**ASSIGNED TASK**: Copying rule for the data below: take the line containing "d'annulations..." and every line after it to the end, exactly, and drop all pictures.

··· MATERIAL PROVIDED ···

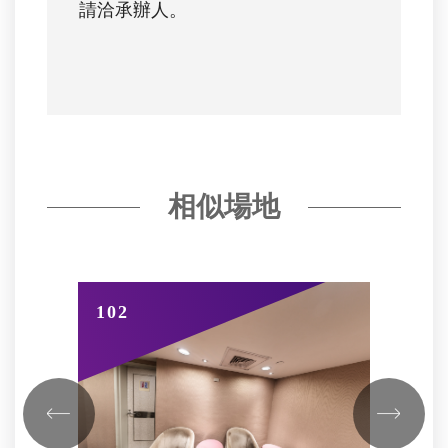
請洽承辦人。
相似場地
102
10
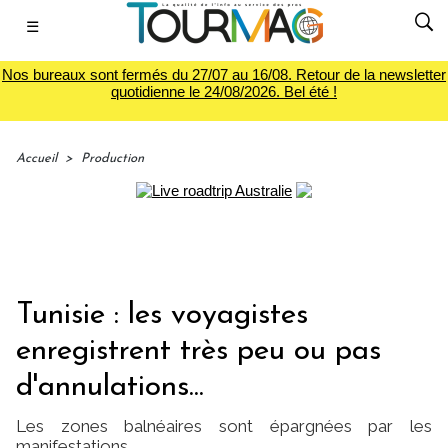
☰
Nos bureaux sont fermés du 27/07 au 16/08. Retour de la newsletter
quotidienne le 24/08/2026. Bel été !
Accueil
>
Production
Tunisie : les voyagistes
enregistrent très peu ou pas
d'annulations...
Les zones balnéaires sont épargnées par les
manifestations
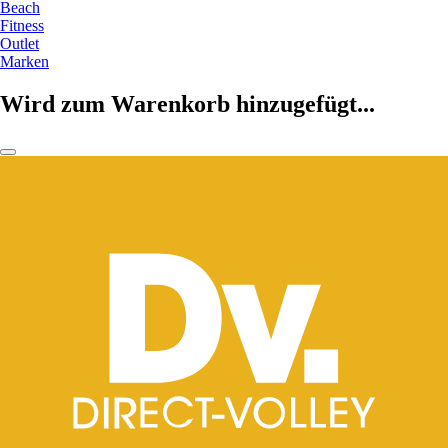
Beach
Fitness
Outlet
Marken
Wird zum Warenkorb hinzugefügt...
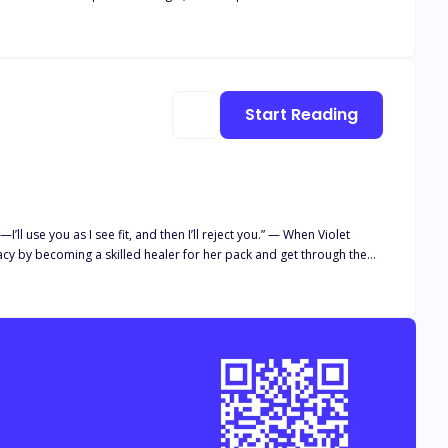
e than his pawn. Meanwhile, she sees Alessio as nothing more than
to blur, and they discover they have more in common than they
Start Reading
 at stake, will
cy by becoming a skilled healer for her pack and get through the
n’t enough, Violet
rom? What is the secret behind her eyes? And has her whole life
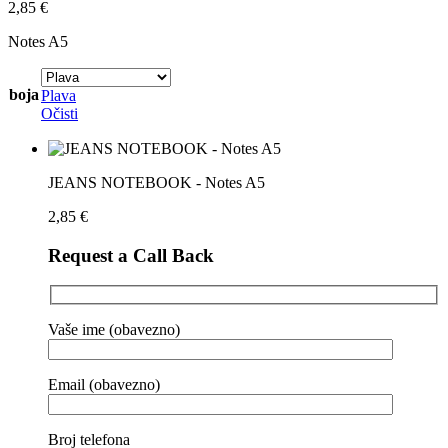
2,85
€
Notes A5
boja
Plava
Očisti
JEANS NOTEBOOK - Notes A5
2,85
€
Request a Call Back
Vaše ime (obavezno)
Email (obavezno)
Broj telefona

···

**EXPECTED OUTPUT**:
d'annulations...
Les zones balnéaires sont épargnées par les
manifestations
Beach
Fitness
Outlet
Marken
Wird zum Warenkorb hinzugefügt...
e than his pawn. Meanwhile, she sees Alessio as nothing more than
to blur, and they discover they have more in common than they
Start Reading
 at stake, will
cy by becoming a skilled healer for her pack and get through the
n’t enough, Violet
rom? What is the secret behind her eyes? And has her whole life
2,85
€
Notes A5
boja
Plava
Očisti
JEANS NOTEBOOK - Notes A5
2,85
€
Request a Call Back
Vaše ime (obavezno)
Email (obavezno)
Broj telefona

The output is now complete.